Wednesday, July 29, 2009

Who should the CISO must report to?


I was thinking this morning about how the CISO worked and it come to my attention that even when must of the organizations ask the CISO to report to the CIO, but those the CIO knows the value of the information? If He does, then the CISO should report to the CFO, but if he doesn't then we must see it from the compliance perspective and then the CISO should report to the Compliance, Auditor manager or maybe the risk manager, or maybe in a few years we are going to see the CISO reporting to the CEO.

At the beginning of the decade, when companies were in the process of establish or creating organizations to struggle a wide range of computer security pressure, it was a widespread practice for CIO to take on the double role of CIO and CISO.

The need for information risk administration in companies, governments, enterprises or family business has never been greater and since september 11 or the financial crisis, never more perceptible. Who is the Chief/Corporate Information Security Officer (CISO)? What is the role of today’s information security cluster? Who bridges the gap among business and technologists? How can the organization be successful in the eBusiness environment?

With the years it became a good practice in the organizations to produce a new C-level administration position: a chief security officer (CSO) who would have responsibility not only for corporate information security, but also for physical security.
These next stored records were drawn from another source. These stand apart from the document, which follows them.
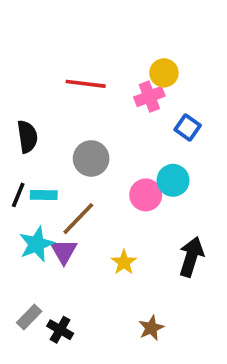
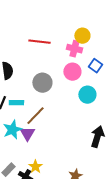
pink cross: (149, 97) -> (74, 49), turned 35
pink circle: (146, 195) -> (72, 72), moved
yellow star: (124, 262) -> (35, 167), moved

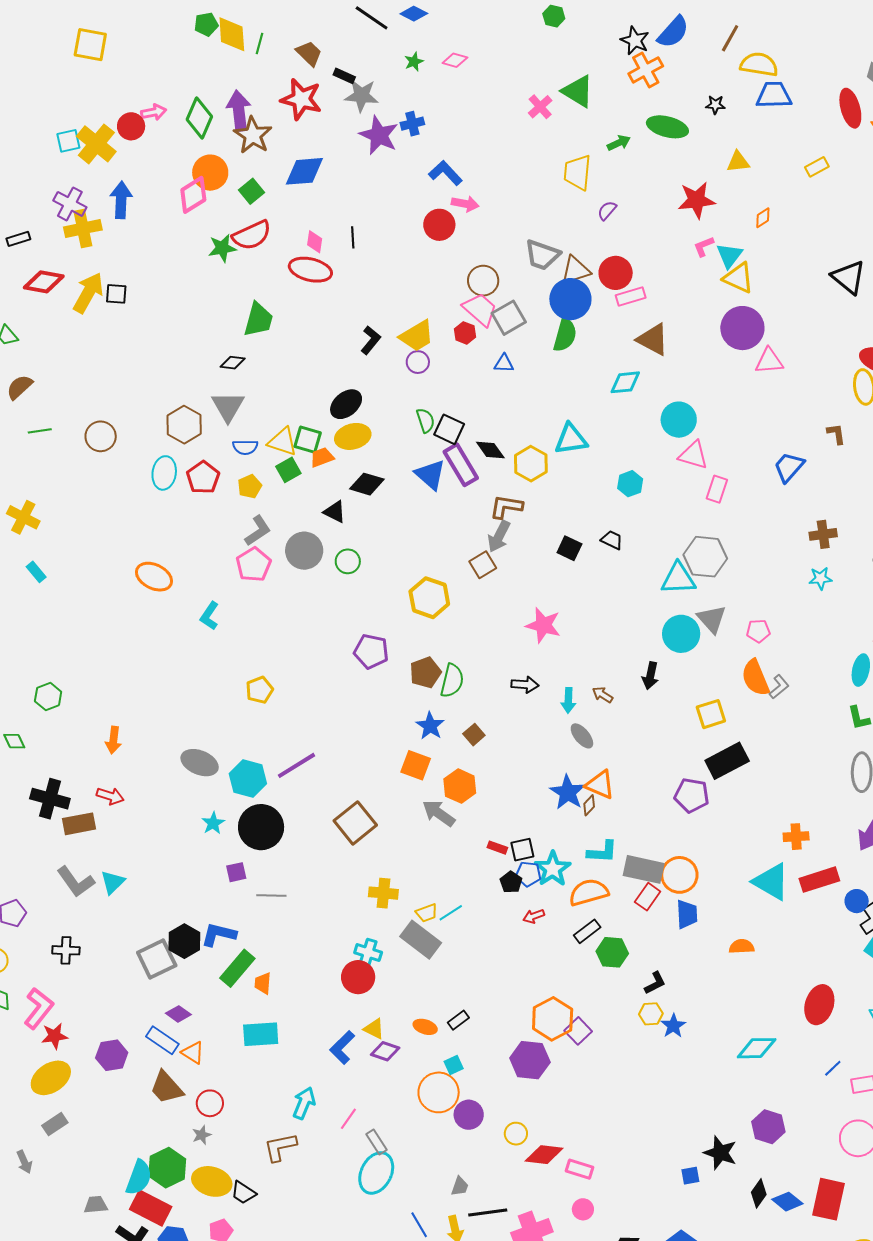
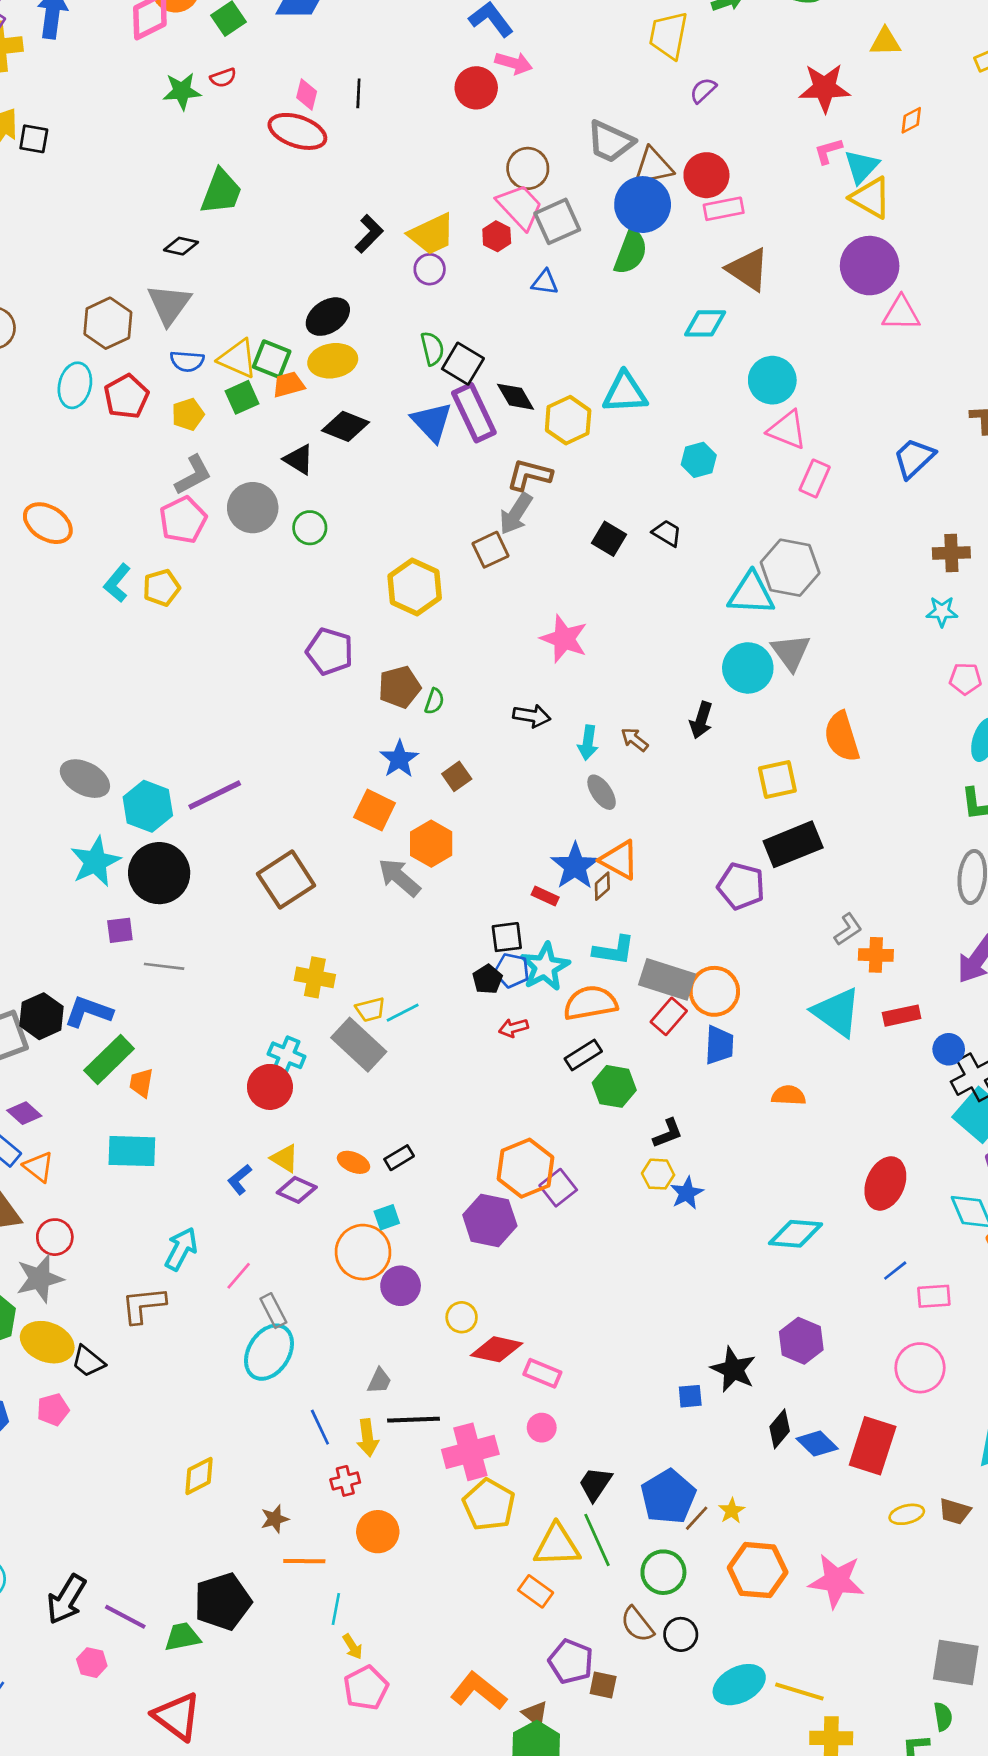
red semicircle: (252, 235) -> (223, 78), size x0.5
pink pentagon: (758, 631) -> (965, 679), moved
green semicircle: (452, 681) -> (434, 701), size x0.6
gray L-shape: (779, 687) -> (848, 929), moved
yellow pentagon: (260, 690) -> (161, 588), moved
cyan star: (213, 823) -> (95, 862), size x1.6
red rectangle: (497, 848) -> (545, 896), moved
red rectangle: (819, 880) -> (902, 1016), size x0.7
blue L-shape: (342, 1048) -> (240, 1179), size x0.7
gray star: (202, 1135) -> (40, 1279), size x1.8

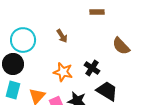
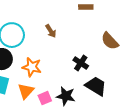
orange star: (63, 72) -> (32, 67), moved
According to a survey released in June 2009 by consulting firm PricewaterhouseCoopers, it appears that a majority of organizations now have a meeting between the security chief (either with the chief security officer or chief information security officer title), the problem becomes how often that happens more than 40% only have this meetings once a year, while other 45% have their meetings either twice or 4 times per year and only 15% have this meetings on a monthly basis

Outside the big picture difficulty of who the CISO should report to or who reins the security funds, companies must also fight with the more street-level inquiries of what happens in the occurrence of an explicit security breach or incident. When a member of staff is found to be viewing pornography or downloading sensitive financial information onto a USB device or burning it to a CD against the enterprise policy, or when a hacker is found to have infiltrated the network and stolen sensitive client information, what is the string of command and processes for responding to the incident?

The positional control of the CISO must award the power to scrutinize roughly any information at the company from an angle of understanding fortification efficacy. This must contain access to audit reports and the capacity to pressure audits, access to shield settings down to the minimum point, access to proof of various sorts, and access to all the groups within the organization and their ability to understand and report on actions. This is more often a people feedback mechanism than a technological feedback method at the CISO's level.

The moment in time has come for more companies to take information safety sincerely. Does the upper management think the same way?